The flood of buzzwords in marketing: Why we need more substance again
A comment by Verena Gründel on the daily flood of buzzwords, the pitfalls of a lack of analytical thinking, and the desire for more reality in business.
When clever phrases obscure the facts
When was the last time you used a buzzword without knowing exactly what it meant?
Yesterday? The day before yesterday? Last week? Most likely. Because we all do it!
Our corporate world, and even more so the digital marketing bubble, is overflowing with empty, clever-sounding phrases. We—buzzword alert—incentivize sensationalist word salad by putting it on stage, applauding it, and trying to outdo each other with it.
If we turned meetings into drinking games or set up cliché jars, we’d be drunk all the time and still have enough money left in the till for a taxi home.
You might find the topic amusing. After all, there’s a lot of comedy in it when the marketing high performer explains: “Through an AI-supported, cross-channel engagement framework, we can seamlessly integrate brand purpose and performance marketing and drive truly relevant KPIs—game chaner.”
But there is also a downside to this dressed-up marketing bullshit: it distracts from the core. It obscures poor figures, supports the wrong KPIs, and dilutes the substance. It promotes the wrong people and supports pointless strategies. It leads to wrong decisions and wasted money.
To my knowledge, no one has yet calculated the economic damage caused by the bullshit we spout every day.
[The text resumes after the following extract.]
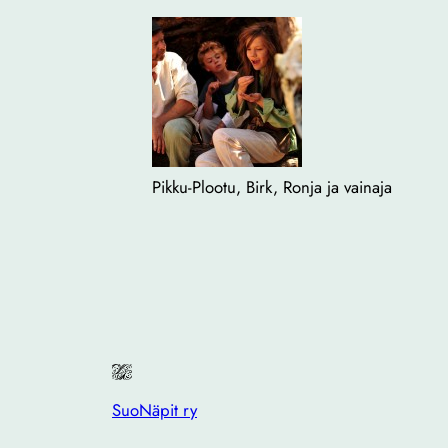
Pikku-Plootu, Birk, Ronja ja vainaja
SuoNäpit ry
But I’m sure it’s significant.
This week, I read about Shane Littrell from Cornell University in the SZ.
He developed the Corporate Bullshit Receptivity Scale (CBSR) and investigated how receptive people are to bullshit statements.
He found, as he writes in the journal ‘Personality and Individual Differences’, that people who fall for bullshit generally think less analytically. On the other hand, they are more likely to believe and spread nonsense than the rest.
Nevertheless, there seem to be enough of them, because bullshit bingo works as a strategy. Business bullshitters usually get away with it unpunished. Do we think that’s okay?
I don’t. I hereby resolve to question even more closely the numerous embellished empty phrases I hear all the time. Because I really don’t want to be accused of not thinking analytically.
Are you with me? Or in other words: Do you support my strategy for more reality, purpose, and genuine thought leadership in digital business? It’s a low-hanging fruit, right?
PS: The buzzword I’m using quite a lot at the moment is VO2max. I’m trying to increase it through interval running in order to achieve my half marathon goal. But I don’t really know exactly what it means medically – and why it sometimes goes up and down.